Se fingi di non ricordarti di una persona quando la incontri a distanza di vent’anni obiettivamente non ci casca nessuno. Le bugie di questo tipo hanno altro che gambe corte. Hanno gambe fiaccate dalla flebite e strette in calze contenitive color carne, e a malapena riescono a muovere un passo, tanto per iniziare. Questo perché si è accorciato tutto e tutto è a portata di mano in questa dimensione che ha Internet come unità di misura, hai voglia a dire che l’universo è in espansione. Potete risparmiarci la scena che non riuscite a collocare persone in situazioni perché si fa fatica rovistare nel passato, un po’ come quando uno è in macchina, deve prendere qualcosa dietro ma ha le cinture e non ci riesce perché non può slacciarle. Possiamo solo simulare l’efficacia di atteggiamenti come questo nella narrativa o al limite raccontare balle a quelli che si bevono ogni cosa. Me, per esempio.
“L’idea mi è venuta l’ultima volta in cui sono stato da Mino per tagliarmi i capelli”, mi dice Bianchi, e se Bianchi lo chiamo per cognome un motivo ci sarà. Io e Bianchi ci conosciamo dalle elementari e Mino è il nostro parrucchiere da allora, anzi lo è stato fino a quando ha chiuso definitivamente bottega. “C’era Morra appena uscito da uno shampoo ma visto al contrario allo specchio, lui che è così asimmetrico, mica l’ho riconosciuto”. Le facce dei clienti uomini in momenti come quelli sono infatti già di per sé irriconoscibili, deformate da occhiaie e pettinature provvisorie utili solo a chi taglia i capelli e si deve concentrare su una porzione di testa ben circoscritta. Quando usavo la riga da una parte, per dire, mi sembrava persino che mi facesse male se Mino mi forzava il ciuffo dal lato opposto, ma onestamente ero più preoccupato che l’essere tutto al contrario potesse diventare una condizione permanente.

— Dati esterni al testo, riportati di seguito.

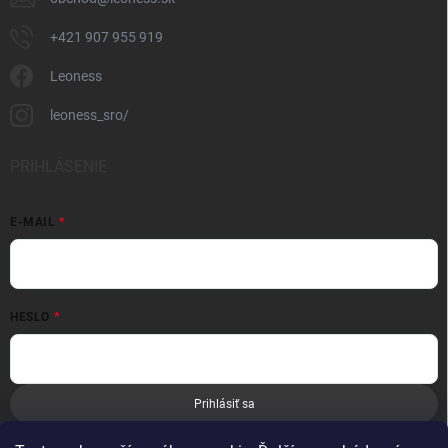
+421 907 955 919
Leoness
leoness_sro/
PRIHLÁSENIE
E-MAIL
HESLO
Prihlásiť sa
Nová registrácia
Zabudnuté heslo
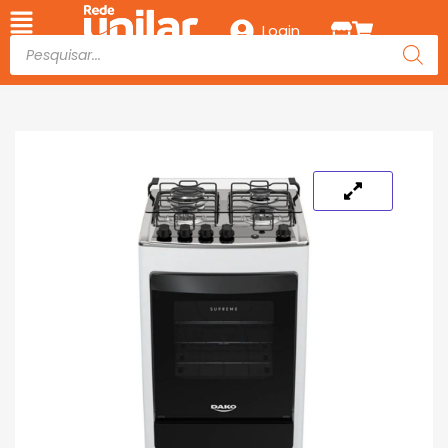
Login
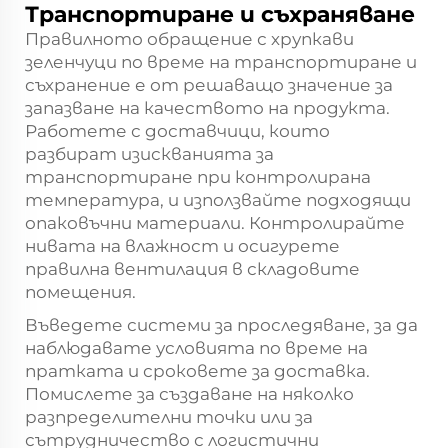
Транспортиране и съхраняване
Правилното обращение с хрупкави
зеленчуци по време на транспортиране и
съхранение е от решаващо значение за
запазване на качеството на продукта.
Работете с доставчици, които
разбират изискванията за
транспортиране при контролирана
температура, и използвайте подходящи
опаковъчни материали. Контролирайте
нивата на влажност и осигурете
правилна вентилация в складовите
помещения.
Въведете системи за проследяване, за да
наблюдавате условията по време на
пратката и сроковете за доставка.
Помислете за създаване на няколко
разпределителни точки или за
сътрудничество с логистични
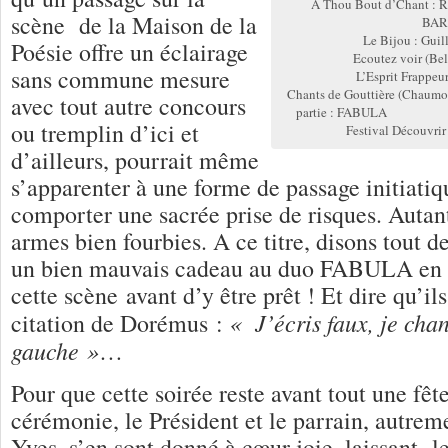
A Thou Bout d’Chant : R
scène de la Maison de la
BAR
Le Bijou : Gu
Poésie offre un éclairage
Ecoutez voir (Be
sans commune mesure
L’Esprit Frappe
Chants de Gouttière (Chaumo
avec tout autre concours
partie : FABULA E
ou tremplin d’ici et
Festival Découvr
d’ailleurs, pourrait même
s’apparenter à une forme de passage initiatiqu
comporter une sacrée prise de risques. Autant
armes bien fourbies. A ce titre, disons tout de
un bien mauvais cadeau au duo FABULA en l
cette scène avant d’y être prêt ! Et dire qu’ils
« J’écris faux, je cha
citation de Dorémus :
gauche »
…
Pour que cette soirée reste avant tout une fête
cérémonie, le Président et le parrain, autr
Yves, s’en sont donné à cœur joie, laissant l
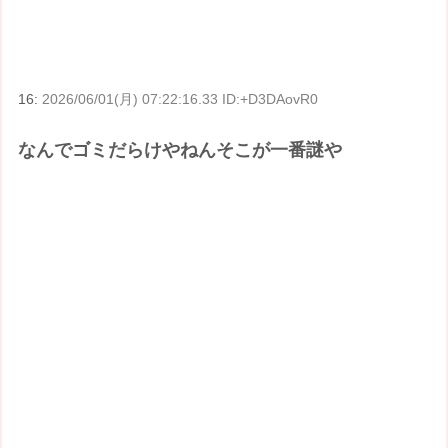
16:
2026/06/01(月) 07:22:16.33 ID:+D3DAovR0
なんでゴミだらけやねんそこが一番謎や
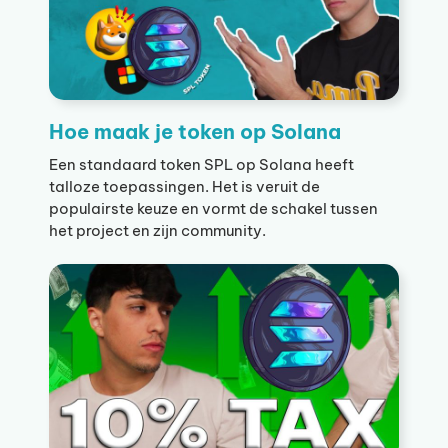
Hoe maak je token op Solana
Een standaard token SPL op Solana heeft
talloze toepassingen. Het is veruit de
populairste keuze en vormt de schakel tussen
het project en zijn community.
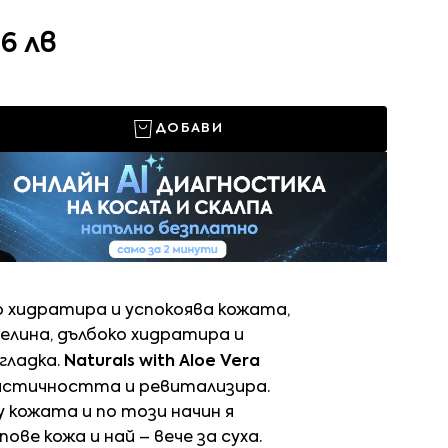
6 лв
ДОБАВИ
 хидратира и успокоява кожата,
селина, дълбоко хидратира и
гладка.
Naturals with Aloe Vera
астичността и ревитализира.
у кожата и по този начин я
ве кожа и най – вече за суха.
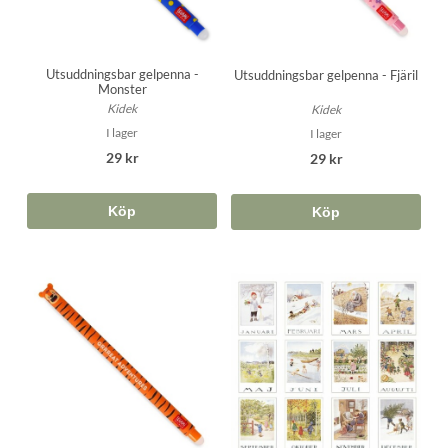
Utsuddningsbar gelpenna -
Utsuddningsbar gelpenna - Fjäril
Monster
Kidek
Kidek
I lager
I lager
29 kr
29 kr
Köp
Köp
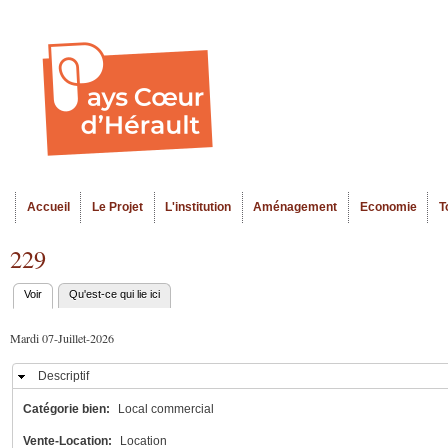
Al
Menu seco
co
pr
Accueil
Le Projet
L'institution
Aménagement
Economie
T
Menu principal
229
Voir
(onglet actif)
Qu'est-ce qui lie ici
Onglets
principaux
Mardi 07-Juillet-2026
Descriptif
Masquer
Catégorie bien:
Local commercial
Vente-Location:
Location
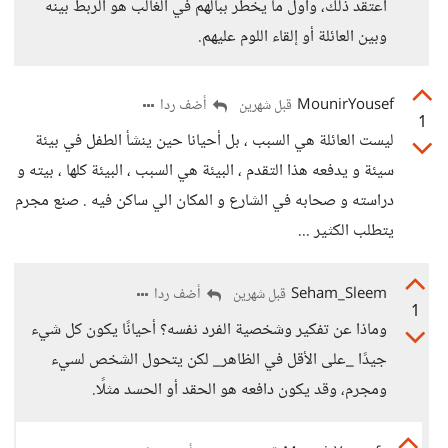
أعتقد ذلك، وأول ما يخطر ببالهم في الغالب هو الربط بينه
وبين العائلة أو إلقاء اللوم عليهم.
MounirYousef
أضف ردا
قبل شهرين
1
ليست العائلة هي السبب ، بل أحيانا حين ينشأ الطفل في بيئة
سيئة و يدفعه هذا التقدم ، البيئة هي السبب ، البيئة كلها ، بيته و
دراسته و صحابه في الشارع و المكان الي ساكن فيه . صنع مجرم
يتطلب الكثير ...
Seham_Sleem
أضف ردا
قبل شهرين
1
وماذا عن تفكير وشخصية الفرد نفسه؟ أحيانًا يكون كل شيء
جيدًا _على الأقل في الظاهر_ لكن يتحول الشخص لسيء
ومجرم، وقد يكون دافعه هو الحقد أو الحسد مثلًا.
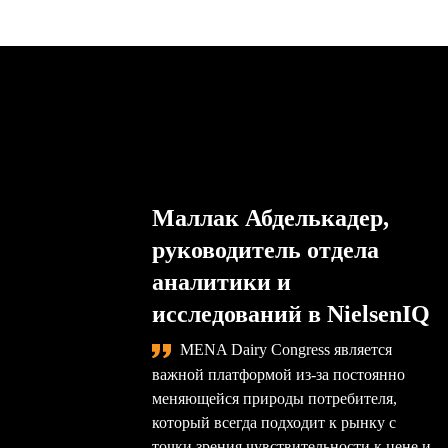
Маллак Абделькадер,
руководитель отдела
аналитики и
исследований в NielsenIQ
MENA Dairy Congress является
важной платформой из-за постоянно
меняющейся природы потребителя,
который всегда подходит к рынку с
точки зрения чувствительности к цене и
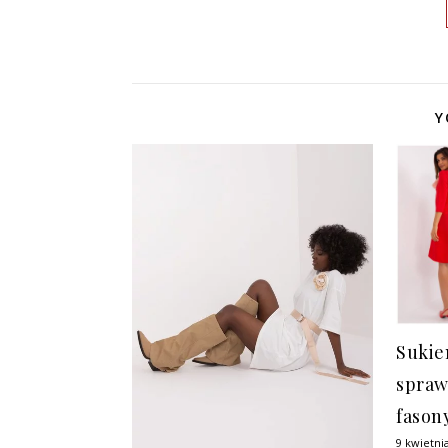
Y
Sukie
spraw
fason
9 kwietni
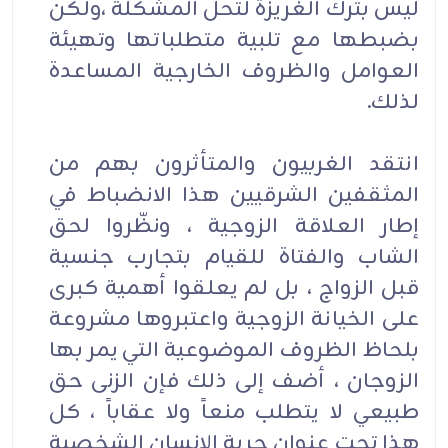
ليس بترك الغريزة لتحل المشكلة ،ولكن
بضبطها مع تلبية متطلباتها وتهيئة
العوامل والظروف الخارجية المساعدة
لذلك.
انتقد الغربيون والمتأثرون بهم من
المثقفين الشرقيين هذا الانضباط في
إطار العلاقة الزوجية ، ونظّروا لحق
الشاب والفتاة للقيام بتجارب جنسية
قبل الزواج ، بل لم يعلقوا أهمية كبرى
على الخيانة الزوجية واعتبروها مشروعة
بلحاظ الظروف الموضوعية التي يمر بها
الزوجان ، أضف إلى ذلك فإن الزنى حق
طبيعي لا يتطلب منعاً ولا عقاباً ، كل
هذا تحت عنوان حرية الإنسان الشخصية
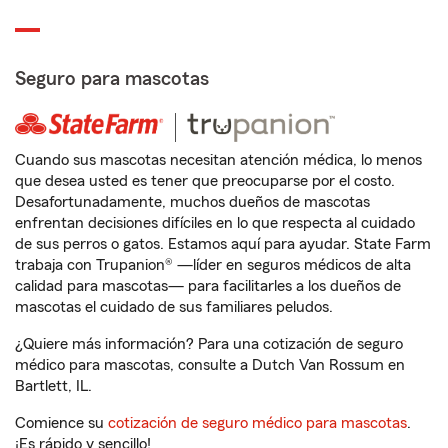
Seguro para mascotas
Cuando sus mascotas necesitan atención médica, lo menos
que desea usted es tener que preocuparse por el costo.
Desafortunadamente, muchos dueños de mascotas
enfrentan decisiones difíciles en lo que respecta al cuidado
de sus perros o gatos. Estamos aquí para ayudar. State Farm
trabaja con Trupanion® —líder en seguros médicos de alta
calidad para mascotas— para facilitarles a los dueños de
mascotas el cuidado de sus familiares peludos.
¿Quiere más información? Para una cotización de seguro
médico para mascotas, consulte a Dutch Van Rossum en
Bartlett, IL.
Comience su
cotización de seguro médico para mascotas
.
¡Es rápido y sencillo!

Morra – è un nomignolo – dopo il liceo era entrato in Polizia ma prima di indossare la divisa era noto per essere il fornitore di droghe leggere più falso della zona. Bianchi ed io cercavamo di evitarlo già da allora ma più per il suo aspetto repellente che per il suo modo di racimolare soldi per i vizi – avete presente quelli secchi, con la faccia butterata e i riccioli fittissimi che indossano abbigliamento sempre troppo largo? Poi una sera, fuori come non so che cosa, si era divertito a storpiare il mio cognome in modo infantile – eravamo ragazzini. Tutti ridevano e io ero andato su tutte le furie. Un episodio che a Bianchi non risulta nemmeno ma a me si. C’era Morra con la chitarra dodici corde che suonava i pezzi di Vasco degli esordi cambiando le parole e componendo parodie sui difetti altrui.
Bianchi mi dice che stava raccontando a Mino i progressi di sua figlia quando sente la voce di Morra intromettersi nella conversazione. “Allora l’hai trovata una che ti ha scopato”, gli fa. Ora non hanno molta importanza i dettagli su come è finita tra Bianchi e Morra seduti nel negozio di Mino, che tagli hanno deciso di farsi fare e se Mino al termine della prestazione abbia rilasciato a entrambi lo scontrino, anche se sono pronto a scommettere di no. Aggiungo solo che Bianchi assume quell’espressione che gli viene quando deve concentrarsi e che induce a tutti la speranza che abbia capito qualcosa e dice una cosa tipo “Sai che non…” e per fortuna che interviene Mino, è anche il suo ruolo fare da intermediario tra i clienti. “Ma come, non conosci Morra?”. Ecco, allora ci ho provato anch’io con Mario. Malgrado avessi cambiato marciapiede pur di evitarlo, Mario mi ha chiamato e si è sbracciato pure per salutarmi pur avendo con sé la sporta della spesa. Ho stretto gli occhi come a simulare un calo della vista da lontano e Mario, che tutto sommato è sempre stato umile a suo modo e sa di non essere mai stato indispensabile, ha sollevato il collo come a mostrare meglio il capo e ha dichiarato ad alta voce nome e cognome, tanto che a quel punto non ho avuto altra scelta.